I know that a lot of you are vegan already, but I also know that some of the folks who read this site are veg-curious or maybe just looking for yummy recipes. If you’re new to veganism or are wondering what it takes to go vegan, How to Be Vegan by Elizabeth Castoria is a pretty darn good primer!
Disclosure: Artisan Books sent me a free advance copy of this book to review. All opinions are, as always, 100% mine.
Honestly, I think that long-time vegans can even get some good stuff from this book.
Elizabeth Castoria is the former editorial director of VegNews magazine, and her writing style is funny and engaging. She manages to talk about vegan issues from why and how to eat plants and choosing cruelty-free cosmetics with humor and practicality.
For new vegans or folks who are veg-curious, How to Be Vegan has helpful tips, lists, and recipes to help your kick cruelty to the curb. She talks about planning vegan meals, where to find vegan clothing and housewares, and arms you with information to answer questions from other curious people. Because when people find out you’re vegan, you’re going to get questions.
Castoria also touches a little bit on an issue that I think we overlook as new and as long-time vegans: grace.
How to Be Vegan Gracefully
The hard part of being vegan isn’t finding something to eat or a leather-free handbag. Once you know where to look, that stuff is (dairy-free) cake. I think that the thing we lose sight of as vegans is that we are advocates for animals. And the best way to change minds is by being kind.
That’s not always easy, right? The 600th time that someone asks you where you get your protein, you maybe want to snark. Or the 7000th time someone feels the need to tell you that bacon is delicious, it’s tough not to snap at them. I’m as guilty as anyone, and found myself re-examining some of my interactions with meat eaters as I read How to Be Vegan.
This sentiment is peppered throughout the book, and she even has a whole chapter devoted to “Manners, Mildly.” I wanted to share a few of my favorite excerpts about how to be a vegan without alienating the non-vegans, new vegans, and even our fellow vegans:
“There are no merit badges for being the most vegan person in the room, no secret handshakes for people who’ve been vegan the longest.”
Amen, sister! I can’t tell you how shitty it feels to try your best and have someone give you a guilt trip because you ate cookies with palm oil or are wearing leather shoes that you found at the thrift store. We are all doing our best, and we all have the same goal. Let’s act that way!

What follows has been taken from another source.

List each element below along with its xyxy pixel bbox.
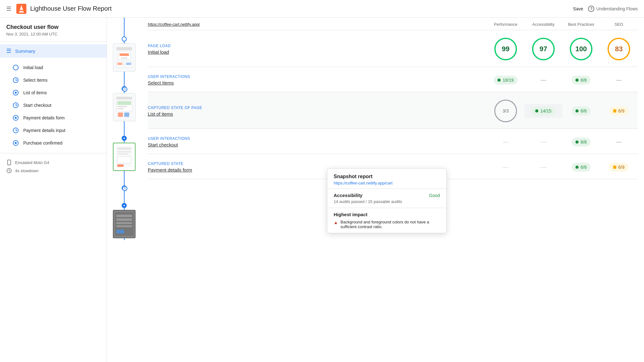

“It’s very common for people to be curious about your veganism (aka, asking roughly 8.7 zillion questions), and it’s also common for people to say thoughtlessly insensitive things. Figuring out how to navigate social situations…is a lifelong project.”
This is a sticking point for me for sure. Those repetitive questions can wear you down, can’t they? And sometimes it’s hard to tell if people are being curious or rude. I’m working on it, and it was nice to have the reminder!

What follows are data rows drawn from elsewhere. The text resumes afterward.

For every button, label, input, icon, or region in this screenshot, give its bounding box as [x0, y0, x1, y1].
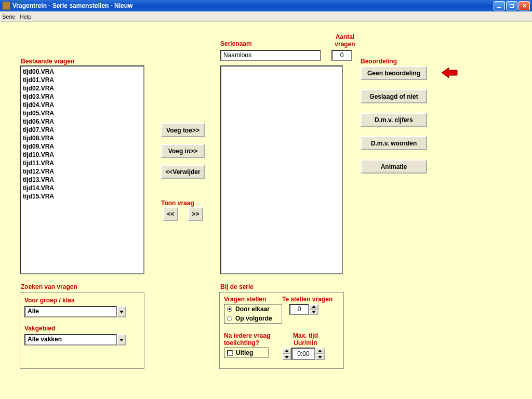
- spin-up-icon[interactable]: [282, 348, 291, 354]
- list-item[interactable]: tijd02.VRA: [23, 84, 141, 92]
- serienaam-input[interactable]: Naamloos: [220, 50, 321, 61]
- remove-button[interactable]: <<Verwijder: [161, 165, 205, 179]
- prev-question-button[interactable]: <<: [163, 207, 178, 221]
- groep-dropdown[interactable]: Alle: [24, 306, 126, 317]
- spin-down-icon[interactable]: [315, 354, 325, 360]
- checkbox-icon: [227, 350, 233, 356]
- app-icon: [2, 2, 10, 10]
- spin-up-icon[interactable]: [315, 348, 325, 354]
- show-question-label: Toon vraag: [161, 200, 194, 207]
- tijd-spin-hour[interactable]: [282, 348, 291, 360]
- te-stellen-spinner[interactable]: [309, 304, 318, 315]
- te-stellen-value[interactable]: 0: [289, 304, 309, 315]
- existing-questions-label: Bestaande vragen: [21, 58, 74, 65]
- radio-door-elkaar[interactable]: Door elkaar: [224, 304, 282, 314]
- list-item[interactable]: tijd04.VRA: [23, 101, 141, 109]
- existing-questions-list[interactable]: tijd00.VRAtijd01.VRAtijd02.VRAtijd03.VRA…: [20, 65, 144, 274]
- insert-button[interactable]: Voeg in>>: [161, 144, 205, 158]
- beoordeling-none-button[interactable]: Geen beoordeling: [361, 66, 427, 80]
- vak-selected: Alle vakken: [24, 334, 117, 345]
- groep-selected: Alle: [24, 306, 117, 317]
- radio-op-volgorde[interactable]: Op volgorde: [224, 314, 282, 323]
- add-button[interactable]: Voeg toe>>: [161, 123, 205, 137]
- radio-icon: [227, 307, 232, 312]
- beoordeling-words-button[interactable]: D.m.v. woorden: [361, 136, 427, 150]
- list-item[interactable]: tijd07.VRA: [23, 126, 141, 134]
- window-title: Vragentrein - Serie samenstellen - Nieuw: [12, 2, 132, 9]
- tijd-spin-min[interactable]: [315, 348, 325, 360]
- uitleg-label: Uitleg: [236, 349, 253, 356]
- beoordeling-anim-button[interactable]: Animatie: [361, 159, 427, 174]
- serienaam-label: Serienaam: [220, 40, 252, 47]
- vragen-stellen-label: Vragen stellen: [224, 296, 282, 303]
- te-stellen-label: Te stellen vragen: [282, 296, 339, 303]
- radio-door-label: Door elkaar: [235, 305, 270, 313]
- radio-op-label: Op volgorde: [235, 315, 272, 322]
- list-item[interactable]: tijd05.VRA: [23, 109, 141, 117]
- menu-help[interactable]: Help: [20, 14, 32, 20]
- close-button[interactable]: ✕: [518, 1, 530, 10]
- tijd-value[interactable]: 0:00: [291, 348, 315, 360]
- list-item[interactable]: tijd12.VRA: [23, 167, 141, 176]
- minimize-button[interactable]: [494, 1, 505, 10]
- max-tijd-label: Max. tijd Uur/min: [282, 332, 329, 347]
- menubar: Serie Help: [0, 11, 532, 22]
- na-iedere-label: Na iedere vraag toelichting?: [224, 332, 281, 347]
- maximize-button[interactable]: [506, 1, 517, 10]
- aantal-vragen-label: Aantal vragen: [329, 33, 361, 48]
- list-item[interactable]: tijd09.VRA: [23, 142, 141, 151]
- list-item[interactable]: tijd15.VRA: [23, 192, 141, 201]
- zoeken-label: Zoeken van vragen: [21, 283, 77, 290]
- red-arrow-icon: [442, 68, 458, 78]
- list-item[interactable]: tijd13.VRA: [23, 176, 141, 184]
- beoordeling-label: Beoordeling: [361, 58, 397, 65]
- bij-serie-label: Bij de serie: [220, 283, 254, 290]
- list-item[interactable]: tijd10.VRA: [23, 151, 141, 159]
- bij-serie-group: Vragen stellen Door elkaar Op volgorde T…: [219, 292, 344, 369]
- uitleg-checkbox-row[interactable]: Uitleg: [224, 348, 268, 357]
- window-titlebar: Vragentrein - Serie samenstellen - Nieuw…: [0, 0, 532, 11]
- beoordeling-grades-button[interactable]: D.m.v. cijfers: [361, 113, 427, 127]
- list-item[interactable]: tijd03.VRA: [23, 92, 141, 101]
- list-item[interactable]: tijd00.VRA: [23, 68, 141, 76]
- vak-dropdown-arrow[interactable]: [117, 334, 126, 345]
- vakgebied-label: Vakgebied: [24, 325, 140, 332]
- spin-up-icon[interactable]: [309, 304, 318, 310]
- zoeken-group: Voor groep / klas Alle Vakgebied Alle va…: [20, 292, 144, 369]
- list-item[interactable]: tijd08.VRA: [23, 134, 141, 142]
- serie-list[interactable]: [220, 65, 343, 274]
- groep-dropdown-arrow[interactable]: [117, 306, 126, 317]
- list-item[interactable]: tijd01.VRA: [23, 76, 141, 84]
- list-item[interactable]: tijd06.VRA: [23, 117, 141, 126]
- radio-icon: [227, 316, 232, 321]
- voor-groep-label: Voor groep / klas: [24, 297, 140, 304]
- svg-marker-0: [442, 68, 457, 78]
- vak-dropdown[interactable]: Alle vakken: [24, 334, 126, 345]
- aantal-vragen-value: 0: [331, 50, 352, 61]
- next-question-button[interactable]: >>: [188, 207, 203, 221]
- spin-down-icon[interactable]: [309, 310, 318, 315]
- menu-serie[interactable]: Serie: [2, 14, 16, 20]
- chevron-down-icon: [119, 339, 124, 341]
- spin-down-icon[interactable]: [282, 354, 291, 360]
- list-item[interactable]: tijd14.VRA: [23, 184, 141, 192]
- list-item[interactable]: tijd11.VRA: [23, 159, 141, 167]
- chevron-down-icon: [119, 311, 124, 313]
- beoordeling-pass-button[interactable]: Geslaagd of niet: [361, 89, 427, 103]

“It does the animals, the planet, and your health less good to have someone think that all vegans are angst-ridden, argumentative misanthropes than to calmly respond, ‘Ah, well, it’s been working nicely for me,’ and leave it at that.”
Deflect, move on. It’s easier said than done but still solid advice. I like that she keeps bringing it back to the big picture. Because it’s not about what someone thinks of you, right? It’s about the animals and the planet. Now if I could get that tattooed on the back of my hand….
I’ve been vegan for eight years and thought this book was full of good lessons. The manners bit struck me, but I also found concise answers to a few vegan questions that I have trouble answering briefly like:
- What’s wrong with wool?
- Where do you get your protein? (Her answer? Plants.)
- What’s wrong with zoos?
It can be tough to sum these things up elevator-pitch style, and she gives you the info you need in a nutshell.
Have any of you guys checked out How to Be Vegan? I’d love to hear what you thought!